Dataset entries:
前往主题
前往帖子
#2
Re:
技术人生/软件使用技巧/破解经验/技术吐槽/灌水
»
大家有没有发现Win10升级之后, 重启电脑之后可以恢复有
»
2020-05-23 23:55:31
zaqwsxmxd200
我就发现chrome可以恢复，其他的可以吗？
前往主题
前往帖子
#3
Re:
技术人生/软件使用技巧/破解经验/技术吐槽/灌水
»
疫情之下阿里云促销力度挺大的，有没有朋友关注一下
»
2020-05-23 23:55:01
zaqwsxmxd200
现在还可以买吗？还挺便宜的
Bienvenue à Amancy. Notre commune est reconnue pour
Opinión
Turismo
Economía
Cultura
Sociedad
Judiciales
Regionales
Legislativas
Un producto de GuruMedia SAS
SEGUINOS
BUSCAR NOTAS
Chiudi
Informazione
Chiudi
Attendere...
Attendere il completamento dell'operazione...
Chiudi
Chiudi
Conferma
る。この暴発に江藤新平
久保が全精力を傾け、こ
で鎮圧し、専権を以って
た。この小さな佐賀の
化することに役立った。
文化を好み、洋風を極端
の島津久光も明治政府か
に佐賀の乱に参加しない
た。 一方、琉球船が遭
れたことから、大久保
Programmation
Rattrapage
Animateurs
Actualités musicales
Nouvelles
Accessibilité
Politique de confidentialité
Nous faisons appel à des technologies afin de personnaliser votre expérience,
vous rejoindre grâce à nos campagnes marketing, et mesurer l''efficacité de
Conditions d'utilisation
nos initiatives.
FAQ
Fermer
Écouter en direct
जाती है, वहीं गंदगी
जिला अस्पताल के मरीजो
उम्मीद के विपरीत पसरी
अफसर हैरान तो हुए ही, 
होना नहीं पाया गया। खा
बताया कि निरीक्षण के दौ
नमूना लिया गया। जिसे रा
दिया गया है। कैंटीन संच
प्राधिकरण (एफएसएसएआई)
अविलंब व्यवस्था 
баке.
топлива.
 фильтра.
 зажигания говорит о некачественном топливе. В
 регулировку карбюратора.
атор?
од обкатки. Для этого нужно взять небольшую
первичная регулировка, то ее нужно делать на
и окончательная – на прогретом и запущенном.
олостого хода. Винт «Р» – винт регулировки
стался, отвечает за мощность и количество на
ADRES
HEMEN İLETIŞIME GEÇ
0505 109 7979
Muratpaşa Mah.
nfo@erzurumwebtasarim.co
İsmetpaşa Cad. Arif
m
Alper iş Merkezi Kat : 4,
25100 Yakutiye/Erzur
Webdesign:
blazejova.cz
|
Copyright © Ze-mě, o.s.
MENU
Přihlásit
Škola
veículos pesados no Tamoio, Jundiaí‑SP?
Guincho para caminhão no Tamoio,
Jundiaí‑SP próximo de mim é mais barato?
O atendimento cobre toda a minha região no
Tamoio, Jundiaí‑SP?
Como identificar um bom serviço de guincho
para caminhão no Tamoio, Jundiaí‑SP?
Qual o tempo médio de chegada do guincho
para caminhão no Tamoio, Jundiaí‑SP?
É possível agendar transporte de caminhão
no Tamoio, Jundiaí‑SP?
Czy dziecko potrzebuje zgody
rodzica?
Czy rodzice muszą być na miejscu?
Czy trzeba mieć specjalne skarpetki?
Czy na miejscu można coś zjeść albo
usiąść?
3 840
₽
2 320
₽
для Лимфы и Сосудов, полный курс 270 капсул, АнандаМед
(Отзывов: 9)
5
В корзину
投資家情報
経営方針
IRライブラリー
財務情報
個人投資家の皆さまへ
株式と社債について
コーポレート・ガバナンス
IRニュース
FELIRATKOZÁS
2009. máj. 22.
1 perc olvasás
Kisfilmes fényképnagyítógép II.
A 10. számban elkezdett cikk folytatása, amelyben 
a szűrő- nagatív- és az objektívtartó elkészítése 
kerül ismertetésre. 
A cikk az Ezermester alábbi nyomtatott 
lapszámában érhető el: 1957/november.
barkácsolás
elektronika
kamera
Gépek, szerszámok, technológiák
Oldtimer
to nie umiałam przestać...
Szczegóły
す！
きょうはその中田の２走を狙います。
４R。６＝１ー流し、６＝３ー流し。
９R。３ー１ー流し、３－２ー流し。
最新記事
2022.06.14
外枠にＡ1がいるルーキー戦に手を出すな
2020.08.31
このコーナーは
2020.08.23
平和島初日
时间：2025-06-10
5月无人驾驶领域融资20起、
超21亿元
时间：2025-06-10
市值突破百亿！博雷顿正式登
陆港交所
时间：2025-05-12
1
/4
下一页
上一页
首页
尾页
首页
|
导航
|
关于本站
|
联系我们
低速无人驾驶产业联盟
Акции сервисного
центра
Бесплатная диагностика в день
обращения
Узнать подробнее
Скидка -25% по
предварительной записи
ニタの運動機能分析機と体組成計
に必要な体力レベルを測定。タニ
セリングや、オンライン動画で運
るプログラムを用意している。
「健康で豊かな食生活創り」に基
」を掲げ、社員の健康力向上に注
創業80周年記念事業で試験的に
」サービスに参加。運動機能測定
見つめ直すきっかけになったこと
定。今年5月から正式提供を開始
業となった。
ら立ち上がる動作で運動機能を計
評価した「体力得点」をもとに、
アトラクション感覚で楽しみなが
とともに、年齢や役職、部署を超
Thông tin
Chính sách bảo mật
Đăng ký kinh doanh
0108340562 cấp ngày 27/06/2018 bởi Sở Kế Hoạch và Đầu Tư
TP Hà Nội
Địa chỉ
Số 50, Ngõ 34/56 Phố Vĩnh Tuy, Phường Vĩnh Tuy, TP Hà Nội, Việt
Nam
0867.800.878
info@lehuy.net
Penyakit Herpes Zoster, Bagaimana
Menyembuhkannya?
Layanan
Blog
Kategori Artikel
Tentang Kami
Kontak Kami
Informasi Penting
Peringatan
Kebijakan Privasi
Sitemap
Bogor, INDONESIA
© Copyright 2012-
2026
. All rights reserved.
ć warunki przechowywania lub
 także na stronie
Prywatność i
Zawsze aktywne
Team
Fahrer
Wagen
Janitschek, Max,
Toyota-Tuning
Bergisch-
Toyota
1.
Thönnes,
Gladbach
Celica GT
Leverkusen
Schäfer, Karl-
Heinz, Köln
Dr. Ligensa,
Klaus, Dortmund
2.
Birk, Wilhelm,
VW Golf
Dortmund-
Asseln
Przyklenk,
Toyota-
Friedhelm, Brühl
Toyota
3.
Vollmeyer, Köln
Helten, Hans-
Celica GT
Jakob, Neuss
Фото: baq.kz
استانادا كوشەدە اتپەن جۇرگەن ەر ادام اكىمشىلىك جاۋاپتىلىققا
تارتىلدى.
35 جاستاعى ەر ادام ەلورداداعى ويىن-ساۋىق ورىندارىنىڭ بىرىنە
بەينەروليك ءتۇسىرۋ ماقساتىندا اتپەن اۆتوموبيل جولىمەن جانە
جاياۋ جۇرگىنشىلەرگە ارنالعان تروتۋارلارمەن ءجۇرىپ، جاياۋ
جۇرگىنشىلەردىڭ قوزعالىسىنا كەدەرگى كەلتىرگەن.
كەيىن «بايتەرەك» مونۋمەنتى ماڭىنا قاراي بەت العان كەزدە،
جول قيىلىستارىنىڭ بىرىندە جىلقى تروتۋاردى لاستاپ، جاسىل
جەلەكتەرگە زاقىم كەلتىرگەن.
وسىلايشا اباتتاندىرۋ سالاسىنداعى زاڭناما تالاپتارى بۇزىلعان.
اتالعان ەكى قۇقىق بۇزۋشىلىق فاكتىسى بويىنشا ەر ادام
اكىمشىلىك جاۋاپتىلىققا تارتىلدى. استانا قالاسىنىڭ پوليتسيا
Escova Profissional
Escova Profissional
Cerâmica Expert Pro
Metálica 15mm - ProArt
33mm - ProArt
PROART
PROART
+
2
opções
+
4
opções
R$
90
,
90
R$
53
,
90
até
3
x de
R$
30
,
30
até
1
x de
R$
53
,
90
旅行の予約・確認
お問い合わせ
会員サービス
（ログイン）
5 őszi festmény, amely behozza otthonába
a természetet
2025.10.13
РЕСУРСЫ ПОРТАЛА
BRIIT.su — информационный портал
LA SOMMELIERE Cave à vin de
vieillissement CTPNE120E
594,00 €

WHAT TO PRODUCE: Reproduce the lines of the entries above from the one with "первичная регулировка, то ее нужно делать на" to the one with "nfo@erzurumwebtasarim.co", both included, exactly and without any other line.

EXERCISE RESPONSE:
первичная регулировка, то ее нужно делать на
и окончательная – на прогретом и запущенном.
олостого хода. Винт «Р» – винт регулировки
стался, отвечает за мощность и количество на
ADRES
HEMEN İLETIŞIME GEÇ
0505 109 7979
Muratpaşa Mah.
nfo@erzurumwebtasarim.co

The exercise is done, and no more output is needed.